Update In The Case Of David And Collet Stephan

If you have been following David and Collet Stephan’s case, you likely know of the decision made in late June 2021. If not, here’s a brief refresher to bring you up-to-date: David and Collet Stephan have been through every parent’s worst nightmare – the death of a child.

They have also been through nearly a decade of criminal court proceedings as a result. David and Collet’s son, Ezekiel, died at 19 months of age in 2012. At the time of his death, the Stephan’s had sought the advice of a nurse-midwife and were treating their son with natural remedies for what they believed was croup.

The Stephans were convicted by an Alberta court in 2016 of “failing to provide the necessaries of life” after prosecutors successfully argued that the Stephans should have brought Ezekiel to a hospital or sought emergency medical treatment sooner than they did. It was clear there was bias present against families who tend to choose natural remedies to treat their family’s health conditions.

There are circumstances where highly trained medical doctors and hospital staff improperly diagnose individuals, causing harm or death, without repercussion. It’s an unfortunate reality that tragedies occur occasionally, despite best efforts. So, for NHPPA the question remained: how is it that David and Collet Stephan, parents with no medical training, are considered criminals, even when in court they clearly demonstrated due diligence at every stage of Ezekiel’s illness?

In 2018, the couple was granted a retrial. After more lengthy court proceedings, in 2019, the court handed down a “not guilty” verdict and the Stephans were acquitted at the retrial. Then, after the Crown appealed the acquittal in the Supreme Court, the Stephans were facing a third trial in Alberta.

“There comes a time when being awake isn’t enough.
We are called to rise up and stand for the truth.”

-from David’s personal Facebook page

Unexpectedly, the Crown prosecutors for that trial stayed the charges in June 2021. In essence, the Alberta Crown has decided not to try the Stephans a third time, as planned. In response to the Alberta Crown’s decision to drop the charges laid against the Stephans, Shawn Buckley, NHPPA President and also one of the Stephans’ lawyers, was quoted as saying, “Actually it’s a little surprising because we still have an application for leave to appeal to the Supreme Court of Canada… Both David and Collet want to proceed with that because they think it’s very important for the law to be clarified so that other parents don’t face the type of uncertainty that they have been facing.”

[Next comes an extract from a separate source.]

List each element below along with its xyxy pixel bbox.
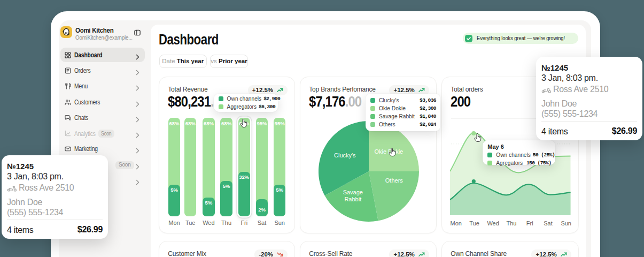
svg-text:Savage: Savage [343,188,362,195]
svg-text:Rabbit: Rabbit [344,195,361,202]
svg-text:Others: Others [385,177,403,183]
svg-text:Clucky's: Clucky's [334,152,356,158]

What does leave to appeal mean? Despite the dropped charges, David and Collet intend to continue to seek permission to argue the details of their case in the Supreme Court for a third time. The Stephans believe that the Crown has set a dangerous precedent that “regardless of your cultural background, here in Canada, you need to subject yourself to Western medicine, otherwise you’re a criminal. It’s wrong.”

David Stephan has been vocal on social media sharing about their journey through the legal process in Canada, and alleging that corruption and collusion in the original case is a driving factor in the Crown prosecutors recent decision to drop the charges.

No doubt, there will be more to this story in years yet to come. But, for now, we celebrate the reprieve with the Stephans.